We are survivors. We deal with some pretty heavy stuff. And we come out on top in ways that the public may not understand or appreciate. We have to acknowledge the hard work. We want recognition for our accomplishments, great or small. Sometimes it’s just getting out of bed, or making a successful effort in therapy. Other times it’s getting the shopping done. One of us earns a degree or lands a new job. Someone has a gallery showing, while another feeds the dog. Real lives lived because we matter. Positive results that we need to highlight. That’s true pride. That’s us.

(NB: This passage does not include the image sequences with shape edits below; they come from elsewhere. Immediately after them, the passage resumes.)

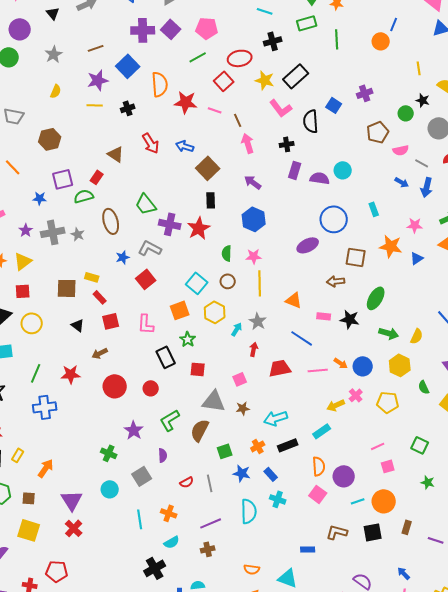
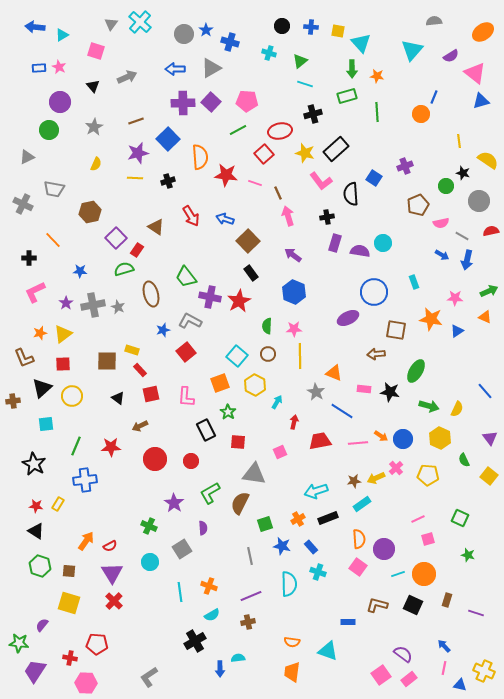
purple square: (63, 179) -> (116, 238), moved, turned -30
black rectangle: (211, 200) -> (251, 273), turned -35
gray star: (258, 321) -> (316, 392), moved
brown star: (243, 408) -> (354, 481), moved
yellow rectangle: (18, 455) -> (58, 504), moved
red semicircle: (187, 482) -> (110, 546), moved
black square: (373, 532) -> (413, 605), turned 36

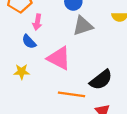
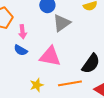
yellow star: (22, 72) -> (37, 85), moved

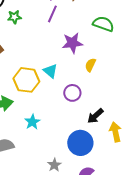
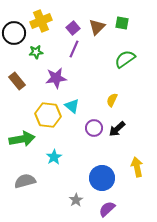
green semicircle: (103, 24) -> (125, 59), turned -55
purple star: (72, 43) -> (56, 78), moved
black arrow: (95, 116) -> (117, 129), moved

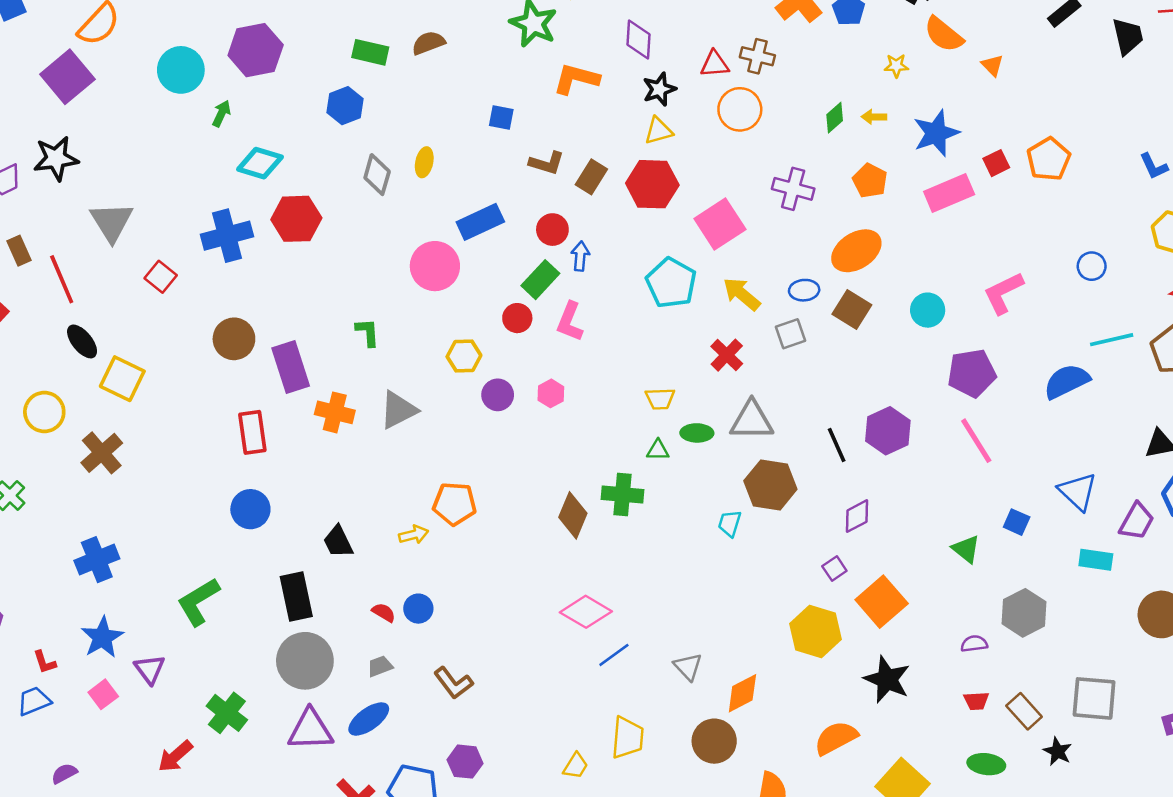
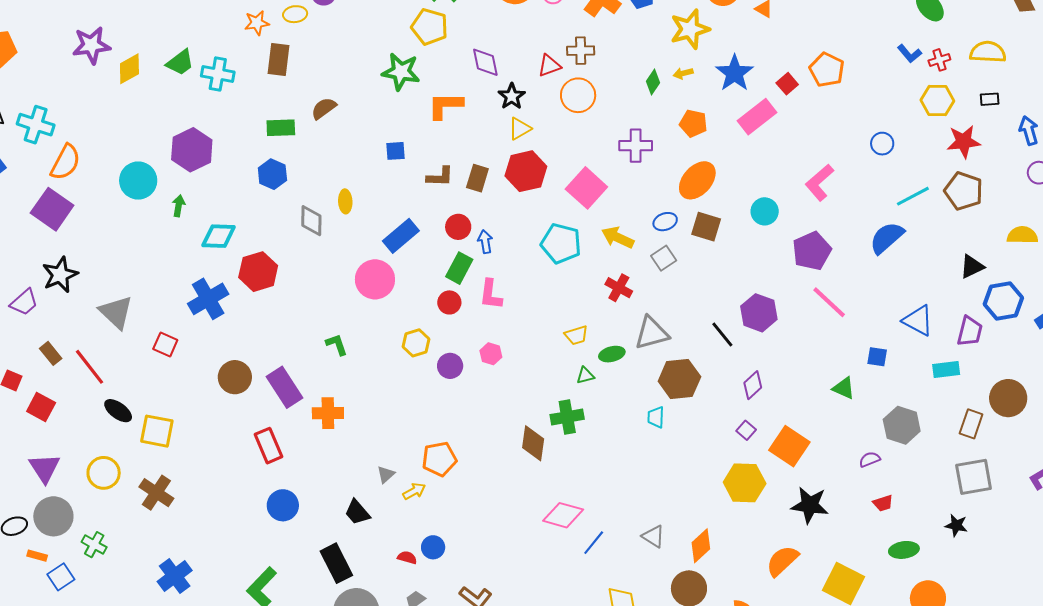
yellow star: (896, 66) -> (690, 29), size x2.0
gray triangle: (398, 410) -> (386, 475), moved, size x0.6
brown rectangle: (1024, 711) -> (971, 424), moved, turned 76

We’re not in this alone. It’s our job to learn everything we can about our diagnoses, maintain our mental health, and then offer support to one another. From there we can join together through our shared stories, create an ongoing conversation, and build a saner scene for ourselves in the immediate future, and for coming generations as well. Our combined experience, strength, and hope can help bring change to mind, and isn’t that the point? Call me crazy, but I’m a believer. We’re a strong community. Anything is possible.


  • Linda says:

    Always enjoy reading your stories Henry. They help me with my family member. Thanks

    • Henry Boy says:

      You’re welcome, Linda! I write for BC2M because I want to help people in whatever way I can. I am so glad to hear that my writing helps you. Thank you very much.

  • Carol S. says:

    My hero, Henry ♡ This is not my first ride on the roller coaster . Several family members (my grandmother, auntie, uncle, my child and I ) have had varying issues with mental illness. It’s only since my child became ill that , in retrospect, I recognized what they were going through. It was never spoken of back then. I’ve dealt with depression & anxiety for many years. In speaking out, realize I’m far from alone. I will never be silent. Our lives are too precious for shame over an illness. We are warriors! To get out of bed each day is an act courage for many.Keep shining that light!

    • Henry Boy says:

      “Our lives are too precious for shame over an illness.” This is so true, Carol. We’ve come a long way as a community, but we can still go so much further. My best to you and your child!

  • Lisa says:

    Wonderful! Thank you for having the courage to share your story.

  • Jeff M says:

    Good stuff, Henry! I’m grateful that I get to see your story unfold in real time.

  • Gerry says:

    Thank you so much I have two children with schizophrenia and you remind me how special and brave you all are. Please keep blogging, my kids cant stay focused long enough to read, but your blogs help me be a better support to them.

    • Henry Boy says:

      You’re welcome, Gerry—and thank you for commenting. I always hope that family members read my blog because I feel that that connection is the strongest one to make.

  • Leslie o says:

    Wow! So insightful, articulate, and encouraging! Thanks for sharing your life with us.

    • Henry Boy says:

      Thank you, Leslie. Writing is how I can be helpful. Sharing is so important. Our stories and conversations make a difference. Cheers!

  • Lorri says:

    Henry, when you do work, what type of work do you do? You are obviously a talented writer. I enjoy reading your blog posts. You give me hope.

  • Henry Boy says:

    Lorri—when I was employed it was in retail. Eventually, my immediate short term memory loss and hearing voices got to be too much to control in the work environment. I was taking too much time off work after suffering through panic attacks and hospitalizations. Delusions of reference were the final straw, seeing things that weren’t there, assuming the behavior of my coworkers to be other than it was, paranoid thinking, indecision, and agoraphobia complicating things further. The Human Resources department helped me in my decision to leave work and pursue disability, which has allowed me the time to write and contribute, and afforded me a calmer approach to life and how I manage it.

    Thank you for your comment. Hope is what we have, and I’m glad to be a part of something tangibly changing people’s lives. I find meaning in writing the blog and I believe in the work of BC2M. Thanks again. Stay strong!